1st 4th 2nd 6th 3rd 5th

Observed

6th 3rd 5th 1st 4th 2nd

By observing the complimentary cylinder valve movement, the valves can be correctly adjusted, and the engine should have maximum smoothness and performance. Manually turning the flywheel, observe the 6th cylinder exhaust valve is about fully closed (rocker arm pressing on the valve stem nearly moves up), and the intake valve is just open (rocker arm pressing on the valve stem just presses down). Then, the 1st cylinder both valves can be adjusted. Use an aluminum sheet of about 0.2mm (2 folds with a Coca-Cola can) between the rocker arm (54) and the valve bucket (55). Carefully turn the adjusting collar (23) until just tight, then tighten the lock nut (24). If adjusted and locked properly, the aluminum sheet can be pulled out with some resistance.
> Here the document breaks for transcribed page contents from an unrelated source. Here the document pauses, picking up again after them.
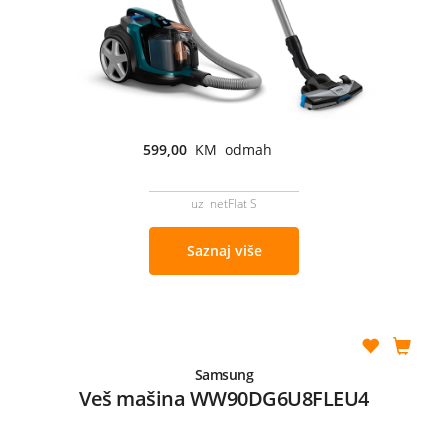
599,00
KM odmah
uz netFlat S
Saznaj više
Samsung
Veš mašina WW90DG6U8FLEU4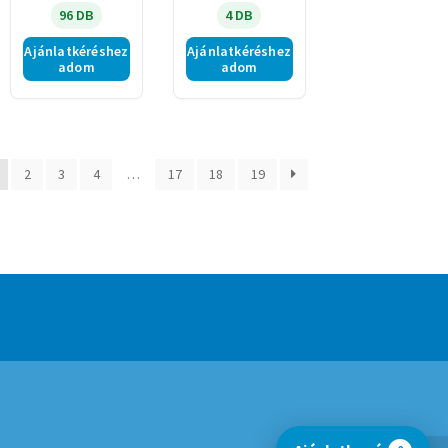
96 DB
4 DB
Ajánlatkéréshez
Ajánlatkéréshez
adom
adom
2
3
4
…
17
18
19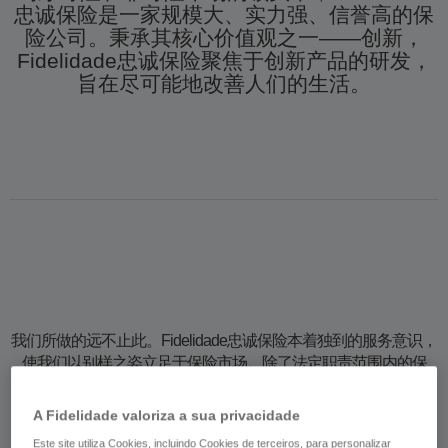
忠诚保险是一家规模大、实力强、信誉高的保
险公司。秉承其核心价值观之一——创新，
Fidelidade忠诚保险聚焦于创新产品的研发，
旨在尽可能地改善人们的生活。
我们所做的远不止此。Fidelidade忠诚保险本着独到的服务意识，
使我们以别样之姿立足于保险市场。除了法定职责范围内的保
障，我们经常还会在其它方面为客户提供服务。
A Fidelidade valoriza a sua privacidade
Este site utiliza Cookies, incluindo Cookies de terceiros, para personalizar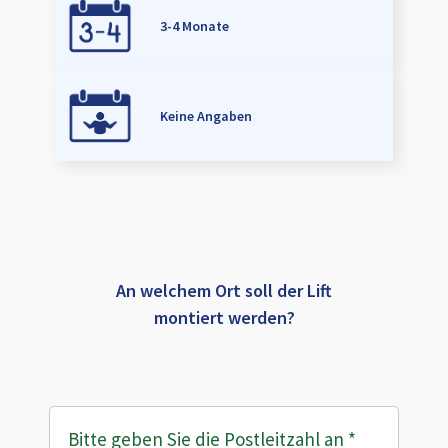
3-4 Monate
Keine Angaben
An welchem Ort soll der Lift
montiert werden?
Bitte geben Sie die Postleitzahl an
*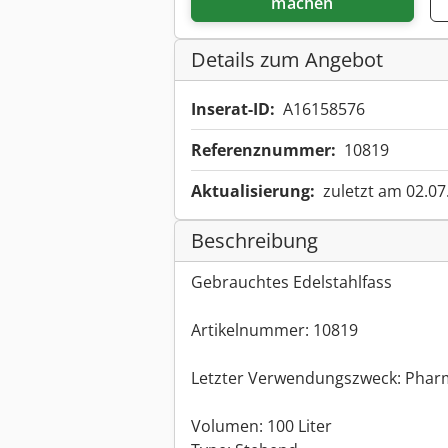
machen
Details zum Angebot
Inserat-ID:
A16158576
Referenznummer:
10819
Aktualisierung:
zuletzt am 02.07
Beschreibung
Gebrauchtes Edelstahlfass
Artikelnummer: 10819
Letzter Verwendungszweck: Phar
Volumen: 100 Liter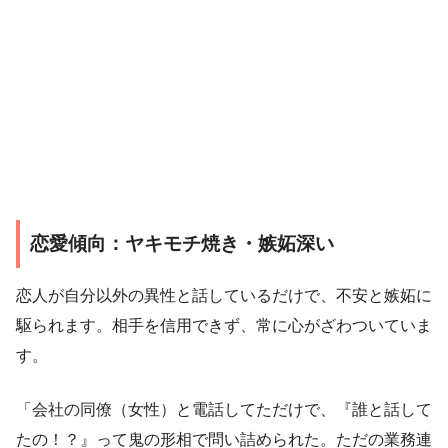
恋愛傾向：ヤキモチ焼き・嫉妬深い
恋人が自分以外の異性と話しているだけで、不安と嫉妬に
駆られます。相手を信用できず、常に心がざわついていま
す。
「会社の同僚（女性）と電話してただけで、『誰と話して
たの！？』って鬼の形相で問い詰められた。ただの業務連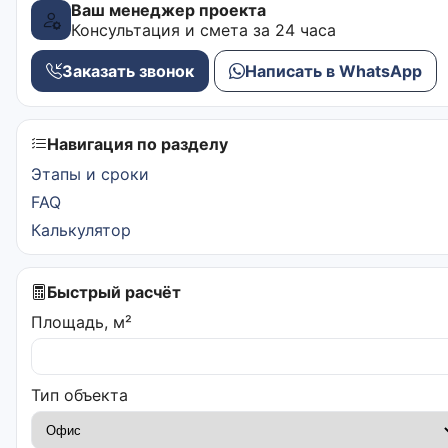
Ваш менеджер проекта
Консультация и смета за 24 часа
Заказать звонок
Написать в WhatsApp
Навигация по разделу
Этапы и сроки
FAQ
Калькулятор
Быстрый расчёт
Площадь, м²
Тип объекта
Also, you can use a small screwdriver to pry up the rocker arm on the valve side, exhibiting a small gap equivalent to the thickness of the aluminum sheet; then, this is perfect.

 

Repeat on the other cylinders, making sure the correct complimentary cylinder valve movement has been observed.

 

 

Now, each valve bucket (55), rocker arm (54), rocker arm shaft (61), and push rod (21) can have drops of engine oil to lubricate it.

 

 

Manually rotate the flywheel in the normal direction of running until 1 cylinder is on top with the combustion stroke (looking at the 6 cylinder exhaust valve just close and intake valve just open).

 

 

Place the seal (12) inside the timing gear housing recess, affixed with a dab of grease for help.

 

 

Remove the distributor cap, align the distributor (84) shaft driving tang onto the camshaft slot, with the rotor copper plate pointing at about the 8 o'clock position. Also, the distributor body's silver color side should face the drive belt side. Then, temporarily tighten the bolts (13).

 

 

Install the valve cover (70) with bolts (28).

 

 

Install the starter motor (73) fixed with bolts (14).

 

 

Use a small grindstone to grind smooth the crankshaft output end sharp edge. This is to prevent damage to the oil seal in the flywheel bell housing.

 

 

Install the flywheel bell housing (68) completed with gasket (41) and locating steel pins (03), then fix it with bolts (13).

 

 

Install side cover (72), oil nipple (01), nipple gasket (02), gasket (42), and fix it with bolts (36).

 

 

Install the two carburetors (71) fixed by bolts (31), then the throttle synchronized link bar (76) with countersink bolts (35).

 

 

Install the water pump (67) with gasket (85), then temporarily fix it with cap bolts (34).

 

 

Install the oil pump mounting bracket (58) with fixing bolts (07).

 

 

Install the oil pump (80) together with the mini-cog belt (45). Then, adjust and fix it with the through bolt (36), flange nut (37), and cap bolt (08).

 

 

Spark plug wire connection sequence follows the instruction on page (27).

 

 

Coolant piping and oil piping from Stirlingkit can be provided.

 

 

Starting, running, and maintenance procedures can be referred to in the factory instruction.